Die Menschen werden auch von Experten getröstet, die die Endgame-Theorie geteilt haben, in der sie glauben, dass Omicron – das nur leichte Symptome verursacht – schließlich als natürlicher Impfstoff enden und anschließend zu einer Herdenimmunität führen wird. Sie sagen, dass am Ende jeder Omicron bekommen wird. Es ist nur eine Frage der Zeit.
Wenn Thais Babys wären, wären all diese hoffnungsvollen Gespräche wie ein Schnuller, um sie trotz Gefahren, die immer noch hinter jeder Ecke lauern, ruhig und entspannt zu halten.
In einer Zeit, in der die Bevölkerung Thailands, wenn nicht die Welt, von Covid-19-Varianten bedroht ist, die immer noch zum Tod führen oder lebenslange Schäden anrichten können, sind tröstende Worte wohl nicht die richtige Lösung.
In Krisenzeiten verdienen es die Menschen, die Wahrheit zu kennen, damit es keinen Raum für Nachlässigkeit gibt.
Erstens haben sich mehrere medizinische Experten geäußert und der Idee entgegengewirkt, dass Omicron mild ist und dass es schließlich einen natürlichen Impfstoff für den Körper und später eine Herdenimmunität schaffen wird. Sie sagen, dass Impfstoffe entwickelt wurden, um es dem Körper zu ermöglichen, Viren in einer Dosis ausgesetzt zu werden, die nicht dazu bestimmt ist, Krankheiten und Übertragungen zu verursachen. Omicron hingegen führt zu Krankheit und sogar zum Tod. Daher sollte die Variante keinesfalls als natürlicher Impfstoff abgestempelt werden.
Der führende US-Berater für Infektionskrankheiten, Dr.
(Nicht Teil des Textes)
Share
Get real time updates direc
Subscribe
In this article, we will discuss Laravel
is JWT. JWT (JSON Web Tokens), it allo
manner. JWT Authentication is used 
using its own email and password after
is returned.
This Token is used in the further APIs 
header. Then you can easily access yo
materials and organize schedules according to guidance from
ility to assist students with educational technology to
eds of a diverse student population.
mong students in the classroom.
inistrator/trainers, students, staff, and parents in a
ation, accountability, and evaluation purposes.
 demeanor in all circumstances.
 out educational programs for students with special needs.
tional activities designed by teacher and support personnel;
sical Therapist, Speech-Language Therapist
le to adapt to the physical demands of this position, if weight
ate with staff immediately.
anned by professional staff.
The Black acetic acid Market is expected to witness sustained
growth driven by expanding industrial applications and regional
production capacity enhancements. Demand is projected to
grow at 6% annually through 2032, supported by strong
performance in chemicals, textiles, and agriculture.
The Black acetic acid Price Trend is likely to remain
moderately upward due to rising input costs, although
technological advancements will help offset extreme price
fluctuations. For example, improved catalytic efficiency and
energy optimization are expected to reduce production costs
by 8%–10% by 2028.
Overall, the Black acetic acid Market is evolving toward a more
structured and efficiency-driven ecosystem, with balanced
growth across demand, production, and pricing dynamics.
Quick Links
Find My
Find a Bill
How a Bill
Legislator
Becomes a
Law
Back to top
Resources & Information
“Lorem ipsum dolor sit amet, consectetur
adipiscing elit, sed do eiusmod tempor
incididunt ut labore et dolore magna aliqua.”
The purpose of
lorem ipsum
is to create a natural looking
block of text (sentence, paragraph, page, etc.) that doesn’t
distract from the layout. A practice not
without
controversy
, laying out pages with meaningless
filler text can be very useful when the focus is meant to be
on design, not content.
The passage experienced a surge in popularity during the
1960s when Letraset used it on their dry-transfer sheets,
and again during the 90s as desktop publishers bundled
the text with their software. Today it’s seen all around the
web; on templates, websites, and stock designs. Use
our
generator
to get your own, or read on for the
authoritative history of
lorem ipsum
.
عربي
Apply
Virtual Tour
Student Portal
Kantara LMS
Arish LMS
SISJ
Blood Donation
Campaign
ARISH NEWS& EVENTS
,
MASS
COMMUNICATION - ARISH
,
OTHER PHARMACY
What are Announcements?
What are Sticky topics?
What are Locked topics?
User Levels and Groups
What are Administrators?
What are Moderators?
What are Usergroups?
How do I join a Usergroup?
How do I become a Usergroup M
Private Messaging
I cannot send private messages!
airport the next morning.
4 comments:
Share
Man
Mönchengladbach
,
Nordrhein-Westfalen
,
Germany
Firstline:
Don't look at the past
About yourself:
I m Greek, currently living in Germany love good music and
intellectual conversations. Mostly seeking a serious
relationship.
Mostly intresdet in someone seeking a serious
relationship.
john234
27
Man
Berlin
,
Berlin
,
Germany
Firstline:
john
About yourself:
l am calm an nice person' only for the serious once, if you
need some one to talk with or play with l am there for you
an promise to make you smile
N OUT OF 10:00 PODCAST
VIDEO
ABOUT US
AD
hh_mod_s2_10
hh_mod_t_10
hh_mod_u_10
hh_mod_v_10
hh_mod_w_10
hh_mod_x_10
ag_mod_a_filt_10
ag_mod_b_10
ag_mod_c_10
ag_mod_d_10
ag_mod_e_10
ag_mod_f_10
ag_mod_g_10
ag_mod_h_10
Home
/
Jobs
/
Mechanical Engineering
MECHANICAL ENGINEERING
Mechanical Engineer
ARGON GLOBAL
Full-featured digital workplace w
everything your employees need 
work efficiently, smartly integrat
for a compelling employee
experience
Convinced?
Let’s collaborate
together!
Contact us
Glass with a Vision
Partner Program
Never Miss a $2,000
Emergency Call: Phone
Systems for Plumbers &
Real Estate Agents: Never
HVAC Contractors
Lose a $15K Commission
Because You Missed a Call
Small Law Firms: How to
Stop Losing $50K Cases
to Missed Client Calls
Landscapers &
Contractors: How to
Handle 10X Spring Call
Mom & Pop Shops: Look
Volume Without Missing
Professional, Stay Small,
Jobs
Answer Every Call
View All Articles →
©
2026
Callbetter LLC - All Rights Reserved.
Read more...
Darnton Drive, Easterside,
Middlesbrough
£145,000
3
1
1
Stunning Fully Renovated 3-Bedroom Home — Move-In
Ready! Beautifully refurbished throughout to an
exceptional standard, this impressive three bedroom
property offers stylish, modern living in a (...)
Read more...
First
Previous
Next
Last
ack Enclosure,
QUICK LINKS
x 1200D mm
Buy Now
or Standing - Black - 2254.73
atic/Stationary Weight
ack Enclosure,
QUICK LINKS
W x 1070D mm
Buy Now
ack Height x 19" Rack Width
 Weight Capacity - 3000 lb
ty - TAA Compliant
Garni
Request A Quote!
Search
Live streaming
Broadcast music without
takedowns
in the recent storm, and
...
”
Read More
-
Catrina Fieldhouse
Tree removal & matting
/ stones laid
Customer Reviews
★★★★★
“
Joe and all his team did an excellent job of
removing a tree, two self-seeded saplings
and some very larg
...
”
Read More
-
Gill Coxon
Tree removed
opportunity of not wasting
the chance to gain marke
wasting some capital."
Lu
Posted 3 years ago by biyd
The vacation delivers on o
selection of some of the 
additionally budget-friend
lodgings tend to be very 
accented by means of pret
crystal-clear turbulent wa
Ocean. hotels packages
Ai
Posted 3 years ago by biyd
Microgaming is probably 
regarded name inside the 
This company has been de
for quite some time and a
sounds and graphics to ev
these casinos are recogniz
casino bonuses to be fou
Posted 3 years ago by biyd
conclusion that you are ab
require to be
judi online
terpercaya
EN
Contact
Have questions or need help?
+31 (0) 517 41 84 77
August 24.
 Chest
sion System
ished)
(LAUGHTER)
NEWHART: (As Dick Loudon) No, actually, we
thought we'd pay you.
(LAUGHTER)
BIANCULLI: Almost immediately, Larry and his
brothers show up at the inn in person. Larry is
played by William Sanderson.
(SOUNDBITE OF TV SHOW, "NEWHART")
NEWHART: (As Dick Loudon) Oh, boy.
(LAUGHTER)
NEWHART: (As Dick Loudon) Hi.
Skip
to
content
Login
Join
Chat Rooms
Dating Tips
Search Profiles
Anthony Fauci, sagte letzte Woche, es sei noch zu früh, um vorherzusagen, ob die rasche Ausbreitung von Omicron die neuartige Coronavirus-Infektion aus der Pandemiephase in eine besser beherrschbare endemische Phase bringen wird.
„Es ist eine offene Frage, ob Omicron zu einer lebenden Virusimpfung wird, auf die alle hoffen, weil Sie so viel Variabilität mit neuen Varianten haben“, sagte er letzte Woche bei einer virtuellen Veranstaltung des Weltwirtschaftsforums.
Anfang dieses Jahres warnte auch die Weltgesundheitsorganisation (WHO) davor, die Omicron-Variante als mild zu bezeichnen, da sie Menschen auf der ganzen Welt tötet.
„Genau wie frühere Varianten bringt Omicron Menschen ins Krankenhaus und verursacht den Tod. Tatsächlich ist der Tsunami der Fälle so groß und schnell, dass er die Gesundheitssysteme auf der ganzen Welt überwältigt“, sagte WHO-Chef Dr. Tedros Adhanom Ghebreyesus.
Zweitens kann eine Herdenimmunität – oder Bevölkerungsimmunität – nicht erreicht werden, indem jeder mit dem Virus infiziert wird. Experten sagen, dass dies nur passieren kann, wenn ein hoher Prozentsatz der Bevölkerung geimpft ist. Die WHO unterstützt auch das Erreichen einer Herdenimmunität durch Impfung, nicht indem man die Ausbreitung von Krankheiten in irgendeiner Bevölkerungsgruppe zulässt, da dies zu unnötigen Fällen und Todesfällen führen würde.
Die ehrliche Wahrheit professioneller medizinischer Behörden sollte sowohl den Thailändern als auch der Regierung als Alarm dienen, die Covid-19-Situation im Land im Moment nicht mehr zu unterschätzen.
Gehen Sie durch eine Nachbarschaft und Sie werden vielleicht feststellen, dass viele Menschen unter den aktuellen staatlichen Maßnahmen und öffentlichen Gesprächen über den Ausbruch weniger vorsichtig geworden sind. Menschen, die an öffentlichen Orten keine Gesichtsmasken tragen, sind zunehmend zu einem vertrauten Anblick geworden. Einige überfüllte öffentliche Veranstaltungsorte haben es auch versäumt, Maßnahmen zur sozialen Distanzierung umzusetzen. All dies ist das Ergebnis ihrer Überzeugung, dass die Situation jetzt unter Kontrolle ist, da die Zahl der Neuinfektionen täglich sinkt.
Staatliche Maßnahmen sollten wahrheitsgetreu erlassen und umgesetzt werden. Natürlich muss die nationale Wirtschaft wieder aufgebaut werden, aber gleichzeitig sollten auch die Gesundheit und der Lebensunterhalt der Menschen Priorität haben.
Arusa Pisuthipan ist Redakteurin des Life-Bereichs der Bangkok Post.